DATA FOR ANALYSIS:
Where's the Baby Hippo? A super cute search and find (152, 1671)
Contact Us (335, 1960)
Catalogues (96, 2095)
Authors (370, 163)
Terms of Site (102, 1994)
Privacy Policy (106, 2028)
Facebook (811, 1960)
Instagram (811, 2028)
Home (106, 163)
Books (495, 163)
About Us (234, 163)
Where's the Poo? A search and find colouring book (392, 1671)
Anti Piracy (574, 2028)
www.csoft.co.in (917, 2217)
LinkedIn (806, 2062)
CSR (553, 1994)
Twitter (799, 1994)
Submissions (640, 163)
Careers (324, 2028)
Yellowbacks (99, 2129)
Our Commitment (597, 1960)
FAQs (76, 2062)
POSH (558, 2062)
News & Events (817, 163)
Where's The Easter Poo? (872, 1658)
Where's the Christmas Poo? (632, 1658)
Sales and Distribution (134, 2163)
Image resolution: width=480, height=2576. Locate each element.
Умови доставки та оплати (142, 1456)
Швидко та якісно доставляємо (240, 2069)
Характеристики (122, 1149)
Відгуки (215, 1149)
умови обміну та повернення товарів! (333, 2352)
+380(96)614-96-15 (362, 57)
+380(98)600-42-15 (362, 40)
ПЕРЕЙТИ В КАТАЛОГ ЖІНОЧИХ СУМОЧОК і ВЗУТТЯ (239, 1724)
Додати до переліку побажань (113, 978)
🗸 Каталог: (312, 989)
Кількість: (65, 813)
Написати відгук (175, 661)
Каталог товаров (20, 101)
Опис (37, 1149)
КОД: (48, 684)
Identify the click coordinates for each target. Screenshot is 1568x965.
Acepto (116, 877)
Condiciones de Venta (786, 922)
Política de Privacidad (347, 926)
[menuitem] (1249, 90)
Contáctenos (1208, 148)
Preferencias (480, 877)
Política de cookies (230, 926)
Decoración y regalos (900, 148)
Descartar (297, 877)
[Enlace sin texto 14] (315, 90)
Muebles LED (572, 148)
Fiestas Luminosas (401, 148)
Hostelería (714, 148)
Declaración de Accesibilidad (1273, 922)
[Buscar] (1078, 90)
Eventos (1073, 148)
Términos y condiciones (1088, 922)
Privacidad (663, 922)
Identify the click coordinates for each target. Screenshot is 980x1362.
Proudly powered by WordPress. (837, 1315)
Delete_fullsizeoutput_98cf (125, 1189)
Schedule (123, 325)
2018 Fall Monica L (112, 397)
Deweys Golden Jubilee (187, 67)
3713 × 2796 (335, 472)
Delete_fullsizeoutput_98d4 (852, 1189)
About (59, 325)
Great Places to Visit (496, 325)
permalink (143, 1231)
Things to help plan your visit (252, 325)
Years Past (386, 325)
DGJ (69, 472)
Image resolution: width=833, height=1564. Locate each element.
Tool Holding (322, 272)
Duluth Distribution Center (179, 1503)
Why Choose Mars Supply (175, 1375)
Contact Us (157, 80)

EXERCISE: Start at the first line of the entries and stop at the line that contains "Declaración de Accesibilidad (1273, 922)". Repeat every line in that span exactly, and nothing beyond it.

COMPLETED EXERCISE:
Where's the Baby Hippo? A super cute search and find (152, 1671)
Contact Us (335, 1960)
Catalogues (96, 2095)
Authors (370, 163)
Terms of Site (102, 1994)
Privacy Policy (106, 2028)
Facebook (811, 1960)
Instagram (811, 2028)
Home (106, 163)
Books (495, 163)
About Us (234, 163)
Where's the Poo? A search and find colouring book (392, 1671)
Anti Piracy (574, 2028)
www.csoft.co.in (917, 2217)
LinkedIn (806, 2062)
CSR (553, 1994)
Twitter (799, 1994)
Submissions (640, 163)
Careers (324, 2028)
Yellowbacks (99, 2129)
Our Commitment (597, 1960)
FAQs (76, 2062)
POSH (558, 2062)
News & Events (817, 163)
Where's The Easter Poo? (872, 1658)
Where's the Christmas Poo? (632, 1658)
Sales and Distribution (134, 2163)
Image resolution: width=480, height=2576. Locate each element.
Умови доставки та оплати (142, 1456)
Швидко та якісно доставляємо (240, 2069)
Характеристики (122, 1149)
Відгуки (215, 1149)
умови обміну та повернення товарів! (333, 2352)
+380(96)614-96-15 (362, 57)
+380(98)600-42-15 (362, 40)
ПЕРЕЙТИ В КАТАЛОГ ЖІНОЧИХ СУМОЧОК і ВЗУТТЯ (239, 1724)
Додати до переліку побажань (113, 978)
🗸 Каталог: (312, 989)
Кількість: (65, 813)
Написати відгук (175, 661)
Каталог товаров (20, 101)
Опис (37, 1149)
КОД: (48, 684)
Identify the click coordinates for each target. Screenshot is 1568x965.
Acepto (116, 877)
Condiciones de Venta (786, 922)
Política de Privacidad (347, 926)
[menuitem] (1249, 90)
Contáctenos (1208, 148)
Preferencias (480, 877)
Política de cookies (230, 926)
Decoración y regalos (900, 148)
Descartar (297, 877)
[Enlace sin texto 14] (315, 90)
Muebles LED (572, 148)
Fiestas Luminosas (401, 148)
Hostelería (714, 148)
Declaración de Accesibilidad (1273, 922)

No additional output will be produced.